メールによる情報漏えいにはBccで送るべきメールをTo、ccで送信してしまったり、間違ったメールアドレスへ送信してしまうなどの「過失で起きる情報漏えい」、そしてメールの盗聴や改ざん、悪意ある従業員による「故意による情報漏えい」が考えられる。これらに対し、情報漏えい事故に対する問題意識を社員教育で高めるとともに、システムでの対策を考えるべきである。
アイアンポートシステムズ株式会社 シニアSEマネージャ 花檀明伸氏は情報漏えい対策の必要性について、「法規制順守、利用規定順守、知的財産保護の3つの理由がある」と述べる。

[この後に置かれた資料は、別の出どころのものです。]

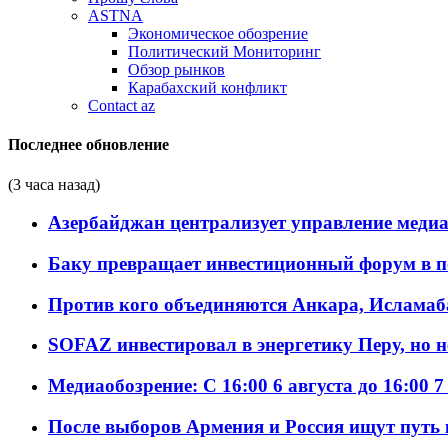
ASTNA
Экономическое обозрение
Политический Мониторинг
Обзор рынков
Карабахский конфликт
Contact az
Последнее обновление
(3 часа назад)
Азербайджан централизует управление меди
Баку превращает инвестиционный форум в п
Против кого объединяются Анкара, Исламаб
SOFAZ инвестировал в энергетику Перу, но 
Медиаобозрение: С 16:00 6 августа до 16:00 7
После выборов Армения и Россия ищут путь к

特に注目されるのは法規制順守であり、ここから外れたインシデントが発生した場合、企業のブランドイメージを傷つけることになる。そのためにも情報漏えい対策には現時点で考えられる最善をつくす必要がある。
メールによる情報漏えいを防ぐ場合には、メールサーバ1つのみを考えるのではなく、アーカイブやスパム、ウイルス対策製品、暗号化製品などメールを取りまく大きなシステム全体で対策を考える必要がある。アイアンポートのソリューションは、それらを1台のアプライアンスに集約することで、漏れがなく管理のしやすい仕組みを作るというものだ。
情報漏えい対策では「内から外への脅威」が中心となるが、前述の通りこれには過失と故意の2つに分けられる。これらの脅威に「IronPort Cシリーズ」では「コンテンツフィルタ」と「暗号化」で対策を行う。

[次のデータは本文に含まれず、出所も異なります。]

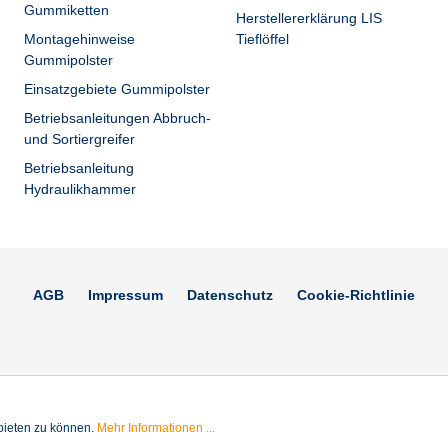
Gummiketten
Herstellererklärung LIS
Montagehinweise
Tieflöffel
Gummipolster
Einsatzgebiete Gummipolster
Betriebsanleitungen Abbruch-
und Sortiergreifer
Betriebsanleitung
Hydraulikhammer
AGB
Impressum
Datenschutz
Cookie-Richtlinie
bieten zu können.
Mehr Informationen ...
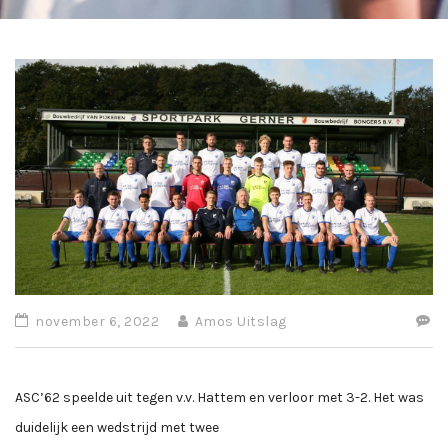
november 6, 2022
Amos Uitslag
ASC’62 speelde uit tegen v.v. Hattem en verloor met 3-2. Het was
duidelijk een wedstrijd met twee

まず「過失による情報漏えい」を防ぐコンテンツフィルタを見ていこう。社外に送信するメールに対して、Cシリーズでは「本文に“社外秘”という言葉がある」「パスワード保護されていないExcelシートが添付されている」「クレジットカード番号らしき16けたの数字が並んでいる」などの条件を設定し、それごとに「あらかじめ設定した免責事項の文章を追記する」「送信を一時保留する」「送信を行わない」などのアクションを定義できる。これらのルールはポリシーとして束ねることができるため、「“転職”という言葉が含まれるメールは送信禁止」とした場合でも、このようなメールを扱う必要のある人事部だけはルールを変更する、ということも可能だ。
また、「故意による情報漏えい」に対して有効なソリューションは暗号化だ。 例えば件名に「Secure」と付けられたものを暗号化処理するというように、このソリューションもコンテンツフィルタにて実装されており、条件に一致するメールを暗号化する。メールの暗号化は受け取り側での対処も必要なため普及があまり進んでいないが、Cシリーズでは「IronPort PXE暗号化テクノロジ」により、ゲートウェイにて暗号化を行い、受信者はWebブラウザを使って本文を見るような形になる。事前の公開鍵交換などは不要であるとともに、受信者がキーサーバにアクセスする方式となるため、受信者のキー取得状況から、送信者がメールの開封確認も行うことができる。さらにIronPort PXE暗号化テクノロジにより、誤送信してしまったメールに対しロックを行うことも可能だ。
ともするとメールの情報漏えい対策という「制限」をかけることで、従業員の生産性を下げてしまう場合もある。アイアンポートのソリューションはいままでのメールでは実現しにくかった確実な開封確認や誤送信メールの閲覧ロックなど、ビジネスユーザーにうれしい機能が利用できる。従業員の意識をいかに高められるかがポイントである情報漏えい対策において、このような「使って便利」な機能の存在は大きなポイントだろう。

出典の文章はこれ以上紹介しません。